*** DATA RECORDS Section Begins ***

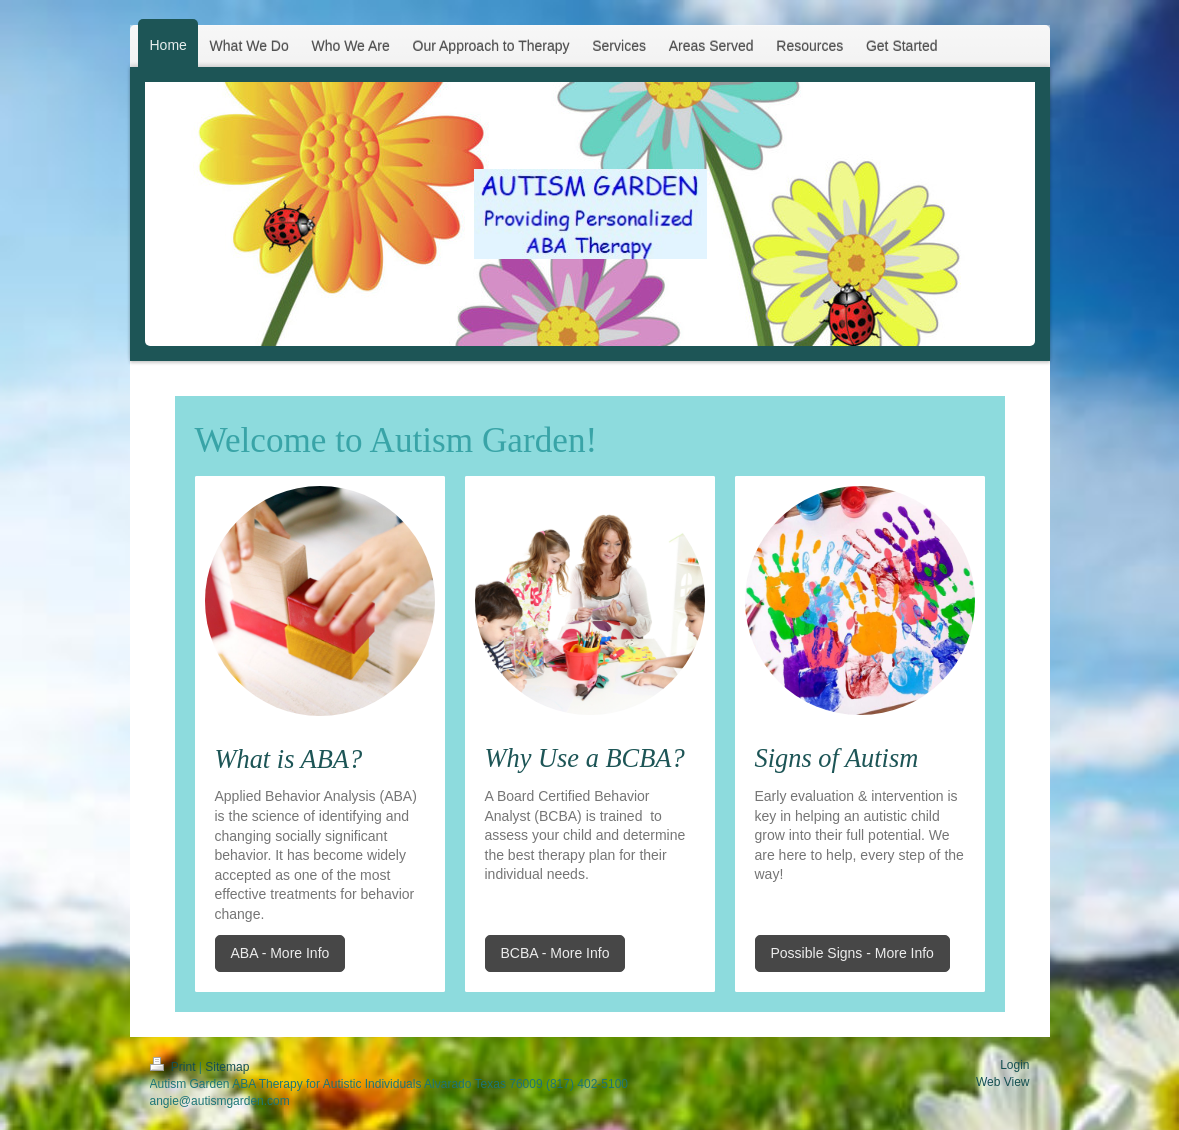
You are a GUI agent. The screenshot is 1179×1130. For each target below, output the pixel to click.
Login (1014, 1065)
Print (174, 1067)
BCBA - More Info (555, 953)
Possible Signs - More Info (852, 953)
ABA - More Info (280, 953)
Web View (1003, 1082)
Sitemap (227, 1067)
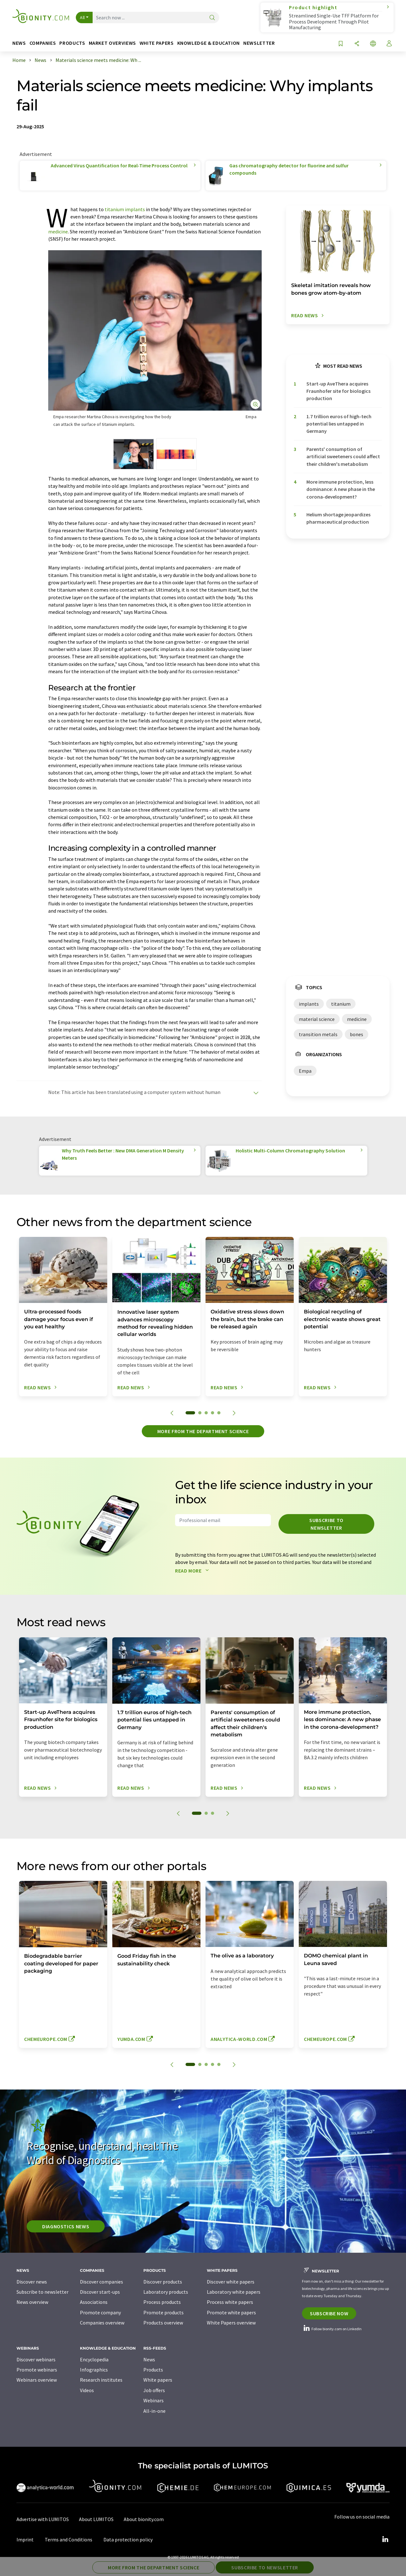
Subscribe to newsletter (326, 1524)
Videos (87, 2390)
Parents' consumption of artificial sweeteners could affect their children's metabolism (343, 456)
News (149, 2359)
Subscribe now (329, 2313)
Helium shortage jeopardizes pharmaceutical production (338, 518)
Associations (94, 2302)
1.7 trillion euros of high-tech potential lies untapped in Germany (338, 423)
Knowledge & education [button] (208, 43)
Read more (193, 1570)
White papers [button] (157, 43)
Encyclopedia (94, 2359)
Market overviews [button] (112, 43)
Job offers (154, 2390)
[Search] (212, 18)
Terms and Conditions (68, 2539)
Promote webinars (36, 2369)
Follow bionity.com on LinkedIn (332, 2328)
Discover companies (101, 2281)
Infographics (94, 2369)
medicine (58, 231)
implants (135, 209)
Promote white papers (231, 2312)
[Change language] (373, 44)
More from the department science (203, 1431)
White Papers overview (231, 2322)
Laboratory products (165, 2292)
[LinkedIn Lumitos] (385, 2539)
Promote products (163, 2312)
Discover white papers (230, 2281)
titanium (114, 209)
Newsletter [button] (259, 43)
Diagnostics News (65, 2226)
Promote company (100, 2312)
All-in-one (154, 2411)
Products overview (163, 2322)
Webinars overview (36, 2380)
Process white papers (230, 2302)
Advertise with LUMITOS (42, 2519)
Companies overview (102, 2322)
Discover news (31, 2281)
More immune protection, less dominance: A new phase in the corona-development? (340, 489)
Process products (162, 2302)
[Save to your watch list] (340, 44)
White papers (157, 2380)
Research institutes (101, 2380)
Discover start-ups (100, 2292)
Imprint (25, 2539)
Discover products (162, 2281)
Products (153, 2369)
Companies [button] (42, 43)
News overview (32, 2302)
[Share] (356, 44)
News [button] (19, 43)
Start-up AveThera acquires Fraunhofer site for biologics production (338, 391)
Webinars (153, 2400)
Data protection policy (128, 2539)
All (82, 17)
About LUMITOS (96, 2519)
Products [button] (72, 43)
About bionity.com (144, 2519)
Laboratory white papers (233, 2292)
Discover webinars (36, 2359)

*** DATA RECORDS Section Ends ***
*** DATA RECORDS Section Begins ***

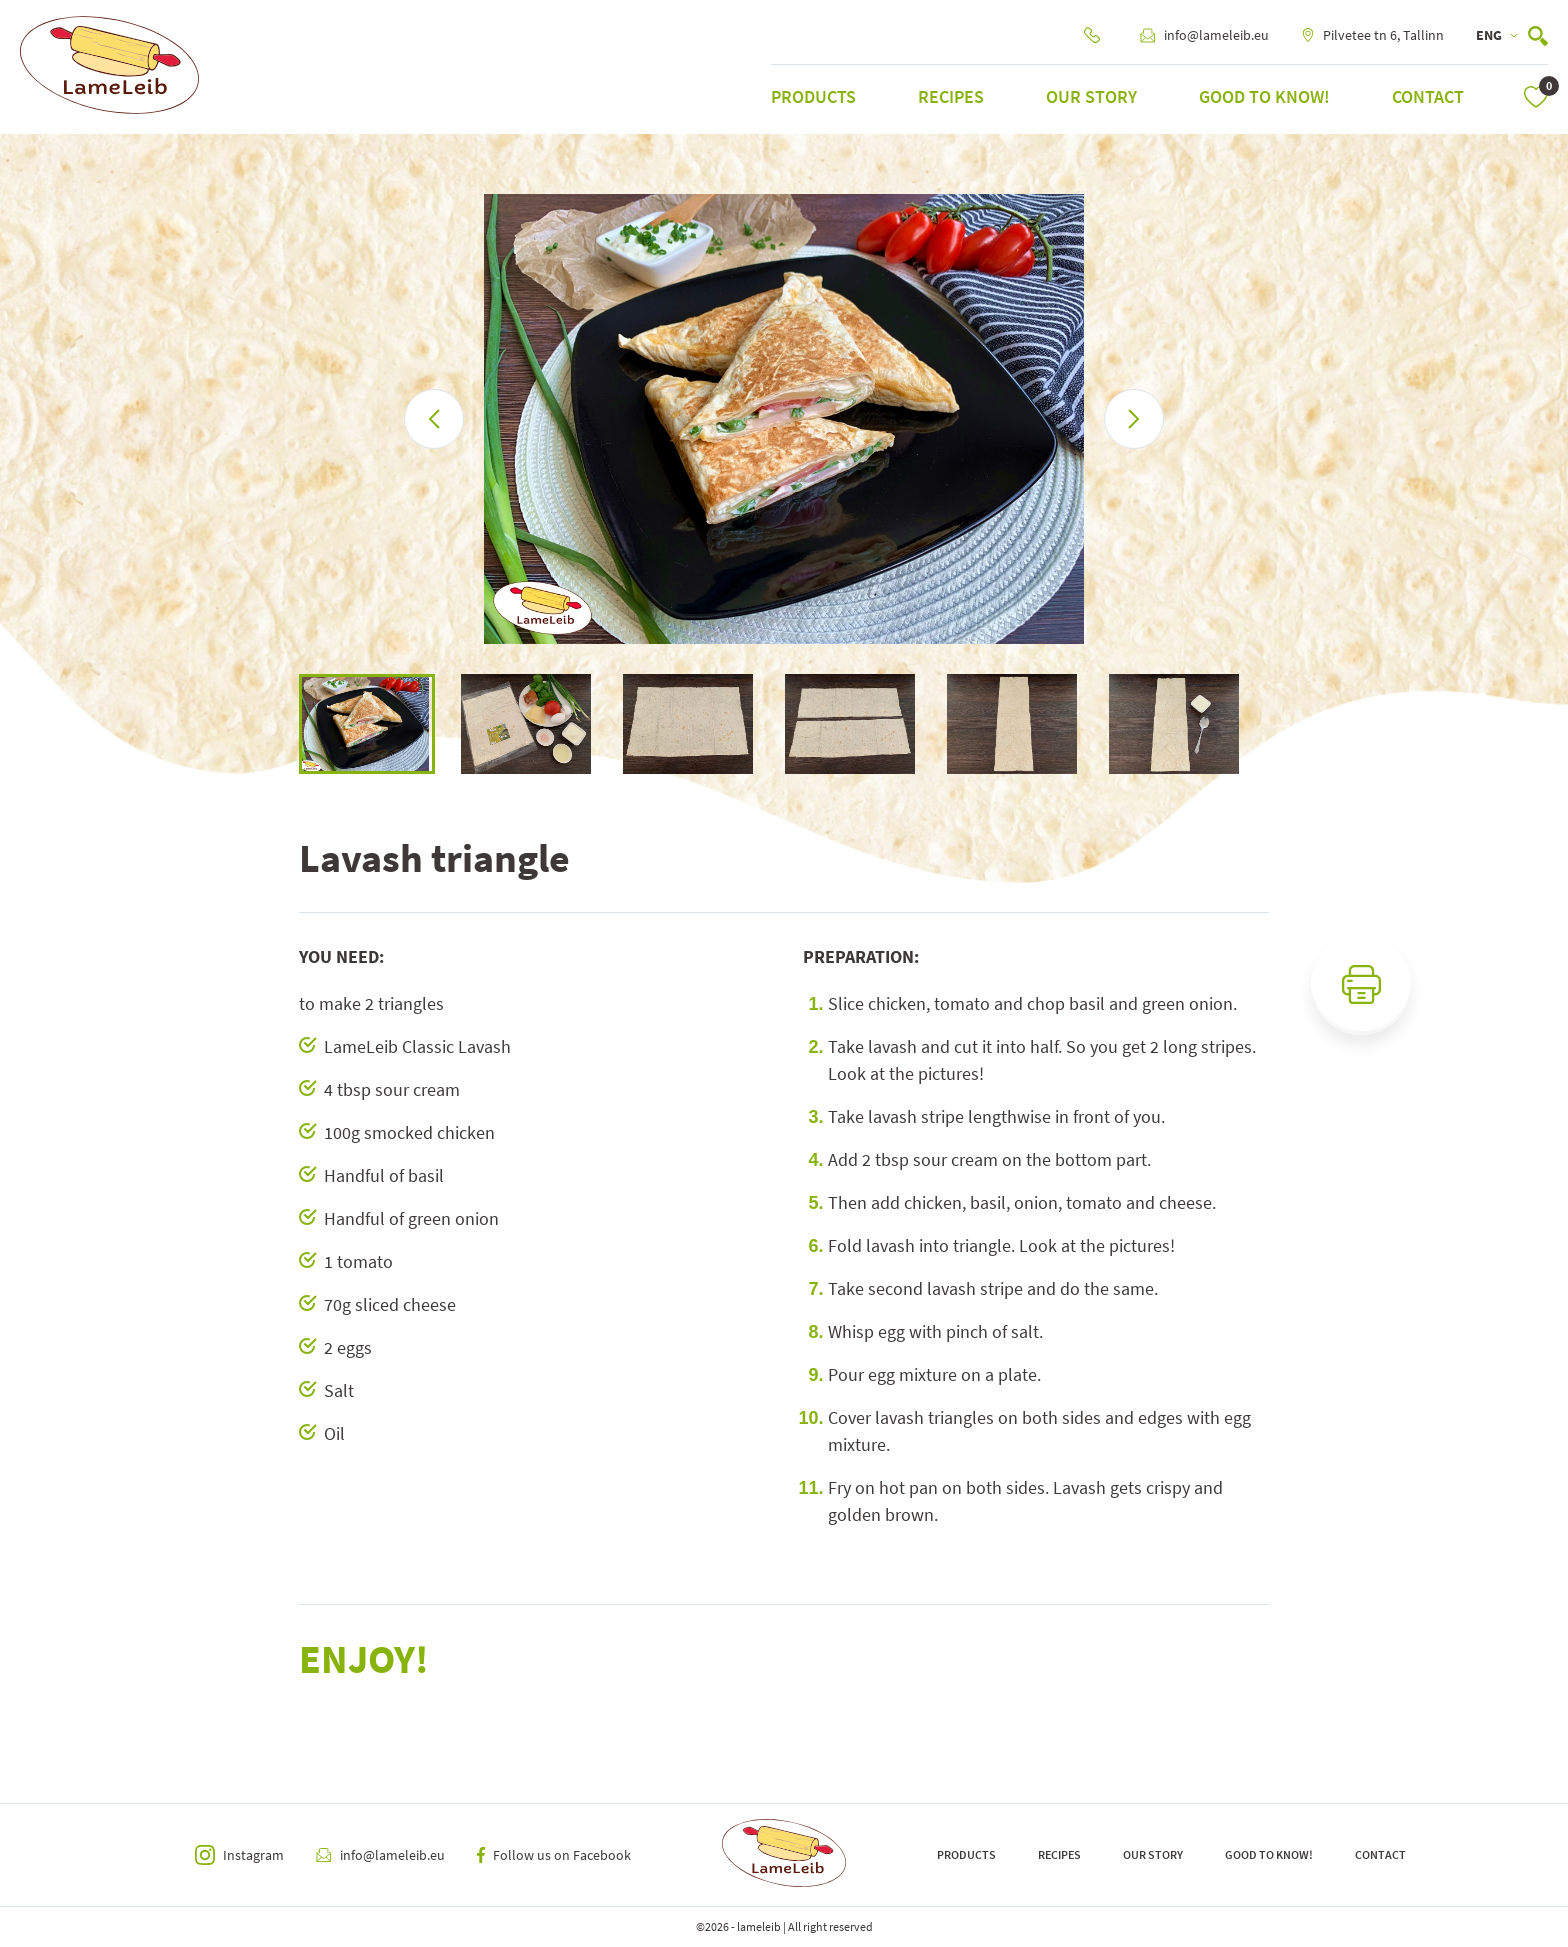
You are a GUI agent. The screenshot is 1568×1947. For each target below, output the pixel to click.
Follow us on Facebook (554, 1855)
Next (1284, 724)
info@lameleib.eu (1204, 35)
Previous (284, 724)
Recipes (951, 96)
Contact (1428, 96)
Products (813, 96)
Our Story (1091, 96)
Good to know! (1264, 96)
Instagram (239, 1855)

*** DATA RECORDS Section Ends ***

The line above containing "Follow bionity.com on LinkedIn (332, 2328)", the line containing "Promote company (100, 2312)", and every line between them are to be transcribed exactly; no other line is wanted.

> _EXERCISE OUTPUT_:
Follow bionity.com on LinkedIn (332, 2328)
Discover companies (101, 2281)
Infographics (94, 2369)
medicine (58, 231)
implants (135, 209)
Promote white papers (231, 2312)
[Change language] (373, 44)
More from the department science (203, 1431)
White Papers overview (231, 2322)
Laboratory products (165, 2292)
[LinkedIn Lumitos] (385, 2539)
Promote products (163, 2312)
Discover white papers (230, 2281)
titanium (114, 209)
Newsletter [button] (259, 43)
Diagnostics News (65, 2226)
Promote company (100, 2312)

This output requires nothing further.